Publication Date

January 1, 2000

Perspectives Section


The production of history PhDs hit a 20-year high in 1998 with 988 doctorates conferred, according to the latest federal survey. As one might expect, this was accompanied by a further decline in the number of new PhDs reporting "definite employment" at the time they received their degree. However, on the positive side, the representation of women and minorities in the new cohort posted small gains.

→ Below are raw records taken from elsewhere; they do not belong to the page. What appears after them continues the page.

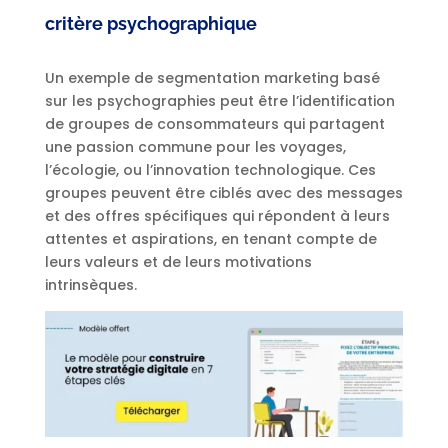
critère psychographique
Un exemple de segmentation marketing basé
sur les psychographies peut être l’identification
de groupes de consommateurs qui partagent
une passion commune pour les voyages,
l’écologie, ou l’innovation technologique. Ces
groupes peuvent être ciblés avec des messages
et des offres spécifiques qui répondent à leurs
attentes et aspirations, en tenant compte de
leurs valeurs et de leurs motivations
intrinsèques.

History was one of the few disciplines to post an increase in the number of PhDs in 1998, according to data collected for five federal agencies by the National Opinion Research Center (NORC). Overall PhD production dipped slightly, from 42,705 produced in all disciplines during 1997 to 42,683 in 1998.1 Moreover, every other humanities and social science discipline in the survey—with the exception of political science—reported a decline in number of PhDs produced (Figure 1).

Figure 1

For the 10th year in a row the proportion of new history PhDs reporting "definite employment" at the time of degree declined, albeit slightly, from 45.1 to 44.9 percent (see Figure 2). At the same time, the number of those still “seeking” employment when they received the degree fell from 38.5 percent in 1997 to 35.1 percent last year. However, the difference was due to a significant increase in the number of history PhD recipients pursuing postdoctoral studies instead of immediate employment, rising from 6.7 percent in 1997 to 9.2 percent in 1998.

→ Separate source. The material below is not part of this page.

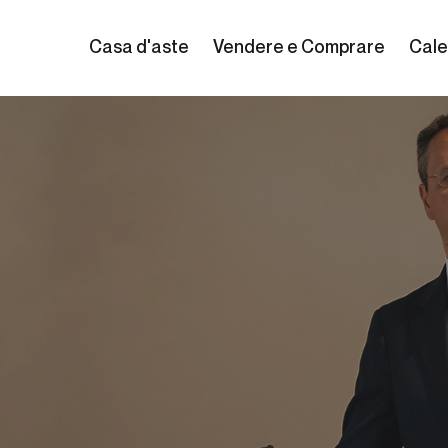
Casa d'aste
Vendere e Comprare
Cale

The proportion of women among new history doctorates rose slightly, from 37.1 percent in 1997 to 39 percent in 1998; however, this remains below the high point of 41.3 percent achieved in 1996. In 1998, 49.9 percent of women reported definite employment at the time they received their degrees, compared to 41.8 percent of their male counterparts.

Figure 2

Similarly, 38.1 percent of the male PhDs were still seeking employment while 30.4 percent of women reported they were still on the job market.

The representation of minority historians among the new cohort of PhDs rose to the highest point in the survey's 22 years, constituting 11.8 percent of the U.S.
citizens receiving history doctorates—up from 11.4 percent the year before.

History PhD recipients in 1998 spent more time working toward the degree than almost any other cohort of PhDs. The average history PhD received his or her degree 11.5 years after completing the baccalaureate degree, which included an average of 8.6 years registered as students in graduate programs. This was down only slightly from the year before. This helps explain why history PhDs are among the oldest at the time of receiving the degree, averaging 34.8 years of age (compared to a median age of 33.7 years for all disciplines).

Figure 3

Not surprisingly, most of the new history PhDs in 1998 reported they specialized in American history. Specialists in American history accounted for 41.2 percent of the new history PhDs produced, compared to 38.9 percent the year before (Figure 3). Those specializing in Asian history also increased, from 5.7 percent in 1997 to 7.1 percent in 1998. The proportion working in European history dipped slightly between 1997 and 1998 (from 25.7 to 23.3 percent).


1. NSF/NIH/NEH/USED/USDA, Survey of Earned Doctorates, Prepublication Tables for the Summary Report 1998 Doctorate Recipients from United States Universities, November 1999, available at htpp:// In 1997, NORC took over data collection from the National Research Council, which had conducted the survey since 1977. The data was released considerably earlier than usual this year, and hence the Association has no new data from the Directory of History Departments for comparative purposes. For more on the latter see Robert B. Townsend, “Sharp Increase in Number of History PhDs Awarded in 1997,” Perspectives (October 1999): 3.